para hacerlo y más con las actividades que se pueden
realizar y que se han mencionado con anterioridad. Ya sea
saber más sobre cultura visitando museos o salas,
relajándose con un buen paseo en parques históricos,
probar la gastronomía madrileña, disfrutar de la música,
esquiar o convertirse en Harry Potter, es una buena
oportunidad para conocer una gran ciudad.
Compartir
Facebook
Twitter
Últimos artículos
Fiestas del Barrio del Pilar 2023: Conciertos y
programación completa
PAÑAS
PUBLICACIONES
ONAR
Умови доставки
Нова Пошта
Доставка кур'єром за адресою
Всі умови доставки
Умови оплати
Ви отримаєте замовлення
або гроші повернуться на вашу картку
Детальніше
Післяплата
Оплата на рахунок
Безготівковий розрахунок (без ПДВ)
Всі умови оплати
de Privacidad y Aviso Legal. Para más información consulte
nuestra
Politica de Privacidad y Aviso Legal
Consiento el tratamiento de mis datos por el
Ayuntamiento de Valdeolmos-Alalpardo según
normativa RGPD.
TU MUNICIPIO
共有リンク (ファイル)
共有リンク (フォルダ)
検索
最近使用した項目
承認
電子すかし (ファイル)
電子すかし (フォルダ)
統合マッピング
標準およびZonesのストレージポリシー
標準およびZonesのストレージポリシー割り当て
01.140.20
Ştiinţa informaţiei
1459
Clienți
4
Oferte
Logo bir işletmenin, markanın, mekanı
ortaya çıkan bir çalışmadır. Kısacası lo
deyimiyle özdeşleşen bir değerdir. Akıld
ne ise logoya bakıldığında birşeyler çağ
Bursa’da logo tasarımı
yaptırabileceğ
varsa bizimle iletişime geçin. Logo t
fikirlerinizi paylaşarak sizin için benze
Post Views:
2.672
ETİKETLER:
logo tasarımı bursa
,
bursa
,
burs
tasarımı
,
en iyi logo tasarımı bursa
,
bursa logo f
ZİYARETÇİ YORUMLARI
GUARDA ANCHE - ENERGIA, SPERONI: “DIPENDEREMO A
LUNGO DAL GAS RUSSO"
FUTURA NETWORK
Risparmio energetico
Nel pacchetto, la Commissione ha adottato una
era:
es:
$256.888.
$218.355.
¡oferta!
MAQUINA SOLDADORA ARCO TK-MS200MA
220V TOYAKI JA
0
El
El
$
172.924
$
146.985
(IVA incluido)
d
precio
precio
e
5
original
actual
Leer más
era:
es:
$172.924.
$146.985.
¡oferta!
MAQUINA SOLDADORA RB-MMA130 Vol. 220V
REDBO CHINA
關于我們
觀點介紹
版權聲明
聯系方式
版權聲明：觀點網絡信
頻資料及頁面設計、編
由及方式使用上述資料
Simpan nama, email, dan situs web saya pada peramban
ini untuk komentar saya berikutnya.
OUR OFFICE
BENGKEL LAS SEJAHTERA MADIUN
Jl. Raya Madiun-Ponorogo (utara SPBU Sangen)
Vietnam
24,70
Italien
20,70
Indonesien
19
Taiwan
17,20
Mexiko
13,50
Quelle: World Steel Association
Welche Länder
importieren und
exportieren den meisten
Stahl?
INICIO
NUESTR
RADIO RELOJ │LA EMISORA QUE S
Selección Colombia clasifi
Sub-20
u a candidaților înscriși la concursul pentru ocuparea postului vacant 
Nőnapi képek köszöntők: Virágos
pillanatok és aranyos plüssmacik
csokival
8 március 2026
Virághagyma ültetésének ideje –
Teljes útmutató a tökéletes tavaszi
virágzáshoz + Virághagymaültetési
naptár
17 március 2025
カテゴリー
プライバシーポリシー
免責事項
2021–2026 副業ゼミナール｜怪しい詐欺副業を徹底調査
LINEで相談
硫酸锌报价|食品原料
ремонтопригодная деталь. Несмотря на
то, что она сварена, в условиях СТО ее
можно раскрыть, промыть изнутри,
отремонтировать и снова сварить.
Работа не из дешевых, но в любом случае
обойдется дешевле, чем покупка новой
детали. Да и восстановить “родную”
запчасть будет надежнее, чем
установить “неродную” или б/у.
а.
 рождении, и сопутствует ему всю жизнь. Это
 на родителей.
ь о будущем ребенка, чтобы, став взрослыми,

▬▬▬

- Exercise instructions
Repeat the whole listing exactly, with no omissions.

- Answer section
para hacerlo y más con las actividades que se pueden
realizar y que se han mencionado con anterioridad. Ya sea
saber más sobre cultura visitando museos o salas,
relajándose con un buen paseo en parques históricos,
probar la gastronomía madrileña, disfrutar de la música,
esquiar o convertirse en Harry Potter, es una buena
oportunidad para conocer una gran ciudad.
Compartir
Facebook
Twitter
Últimos artículos
Fiestas del Barrio del Pilar 2023: Conciertos y
programación completa
PAÑAS
PUBLICACIONES
ONAR
Умови доставки
Нова Пошта
Доставка кур'єром за адресою
Всі умови доставки
Умови оплати
Ви отримаєте замовлення
або гроші повернуться на вашу картку
Детальніше
Післяплата
Оплата на рахунок
Безготівковий розрахунок (без ПДВ)
Всі умови оплати
de Privacidad y Aviso Legal. Para más información consulte
nuestra
Politica de Privacidad y Aviso Legal
Consiento el tratamiento de mis datos por el
Ayuntamiento de Valdeolmos-Alalpardo según
normativa RGPD.
TU MUNICIPIO
共有リンク (ファイル)
共有リンク (フォルダ)
検索
最近使用した項目
承認
電子すかし (ファイル)
電子すかし (フォルダ)
統合マッピング
標準およびZonesのストレージポリシー
標準およびZonesのストレージポリシー割り当て
01.140.20
Ştiinţa informaţiei
1459
Clienți
4
Oferte
Logo bir işletmenin, markanın, mekanı
ortaya çıkan bir çalışmadır. Kısacası lo
deyimiyle özdeşleşen bir değerdir. Akıld
ne ise logoya bakıldığında birşeyler çağ
Bursa’da logo tasarımı
yaptırabileceğ
varsa bizimle iletişime geçin. Logo t
fikirlerinizi paylaşarak sizin için benze
Post Views:
2.672
ETİKETLER:
logo tasarımı bursa
,
bursa
,
burs
tasarımı
,
en iyi logo tasarımı bursa
,
bursa logo f
ZİYARETÇİ YORUMLARI
GUARDA ANCHE - ENERGIA, SPERONI: “DIPENDEREMO A
LUNGO DAL GAS RUSSO"
FUTURA NETWORK
Risparmio energetico
Nel pacchetto, la Commissione ha adottato una
era:
es:
$256.888.
$218.355.
¡oferta!
MAQUINA SOLDADORA ARCO TK-MS200MA
220V TOYAKI JA
0
El
El
$
172.924
$
146.985
(IVA incluido)
d
precio
precio
e
5
original
actual
Leer más
era:
es:
$172.924.
$146.985.
¡oferta!
MAQUINA SOLDADORA RB-MMA130 Vol. 220V
REDBO CHINA
關于我們
觀點介紹
版權聲明
聯系方式
版權聲明：觀點網絡信
頻資料及頁面設計、編
由及方式使用上述資料
Simpan nama, email, dan situs web saya pada peramban
ini untuk komentar saya berikutnya.
OUR OFFICE
BENGKEL LAS SEJAHTERA MADIUN
Jl. Raya Madiun-Ponorogo (utara SPBU Sangen)
Vietnam
24,70
Italien
20,70
Indonesien
19
Taiwan
17,20
Mexiko
13,50
Quelle: World Steel Association
Welche Länder
importieren und
exportieren den meisten
Stahl?
INICIO
NUESTR
RADIO RELOJ │LA EMISORA QUE S
Selección Colombia clasifi
Sub-20
u a candidaților înscriși la concursul pentru ocuparea postului vacant 
Nőnapi képek köszöntők: Virágos
pillanatok és aranyos plüssmacik
csokival
8 március 2026
Virághagyma ültetésének ideje –
Teljes útmutató a tökéletes tavaszi
virágzáshoz + Virághagymaültetési
naptár
17 március 2025
カテゴリー
プライバシーポリシー
免責事項
2021–2026 副業ゼミナール｜怪しい詐欺副業を徹底調査
LINEで相談
硫酸锌报价|食品原料
ремонтопригодная деталь. Несмотря на
то, что она сварена, в условиях СТО ее
можно раскрыть, промыть изнутри,
отремонтировать и снова сварить.
Работа не из дешевых, но в любом случае
обойдется дешевле, чем покупка новой
детали. Да и восстановить “родную”
запчасть будет надежнее, чем
установить “неродную” или б/у.
а.
 рождении, и сопутствует ему всю жизнь. Это
 на родителей.
ь о будущем ребенка, чтобы, став взрослыми,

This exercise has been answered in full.